* _TASK TO COMPLETE_:
Quote the whole listing exactly. Leave the pictures out of your copy.

* _DATA EXTRACTS_:
<<<<
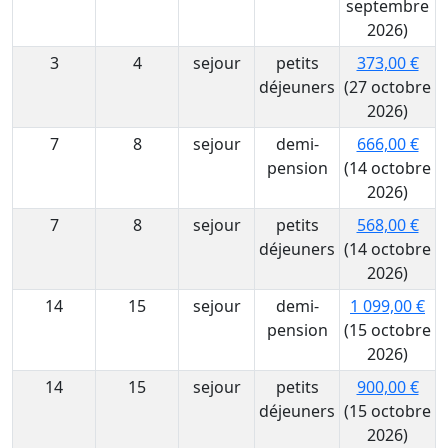
septembre
2026)
3
4
sejour
petits
373,00 €
déjeuners
(27 octobre
2026)
7
8
sejour
demi-
666,00 €
pension
(14 octobre
2026)
7
8
sejour
petits
568,00 €
déjeuners
(14 octobre
2026)
14
15
sejour
demi-
1 099,00 €
pension
(15 octobre
2026)
14
15
sejour
petits
900,00 €
déjeuners
(15 octobre
2026)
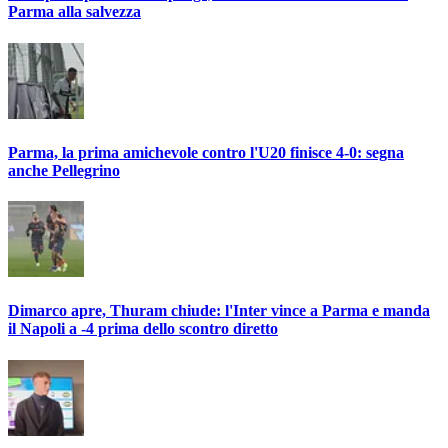
Parma alla salvezza
Parma, la prima amichevole contro l'U20 finisce 4-0: segna
anche Pellegrino
Dimarco apre, Thuram chiude: l'Inter vince a Parma e manda
il Napoli a -4 prima dello scontro diretto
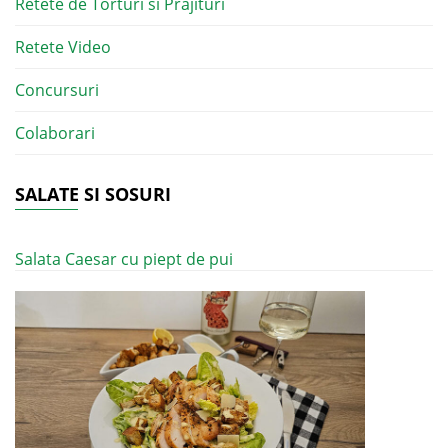
Retete de Torturi si Prajituri
Retete Video
Concursuri
Colaborari
SALATE SI SOSURI
Salata Caesar cu piept de pui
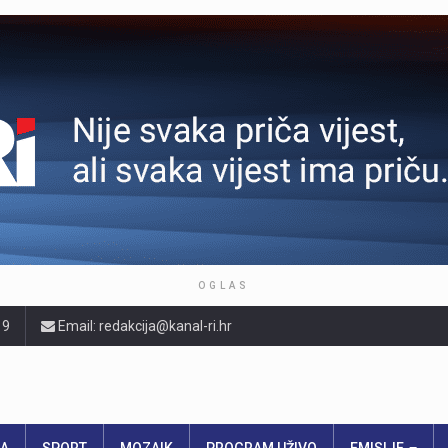
OGLAS
19
Email: redakcija@kanal-ri.hr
>>>>
* _REPLY TO THE EXERCISE_:
septembre
2026)
3
4
sejour
petits
373,00 €
déjeuners
(27 octobre
2026)
7
8
sejour
demi-
666,00 €
pension
(14 octobre
2026)
7
8
sejour
petits
568,00 €
déjeuners
(14 octobre
2026)
14
15
sejour
demi-
1 099,00 €
pension
(15 octobre
2026)
14
15
sejour
petits
900,00 €
déjeuners
(15 octobre
2026)
Parma alla salvezza
Parma, la prima amichevole contro l'U20 finisce 4-0: segna
anche Pellegrino
Dimarco apre, Thuram chiude: l'Inter vince a Parma e manda
il Napoli a -4 prima dello scontro diretto
Retete de Torturi si Prajituri
Retete Video
Concursuri
Colaborari
SALATE SI SOSURI
Salata Caesar cu piept de pui
OGLAS
19
Email: redakcija@kanal-ri.hr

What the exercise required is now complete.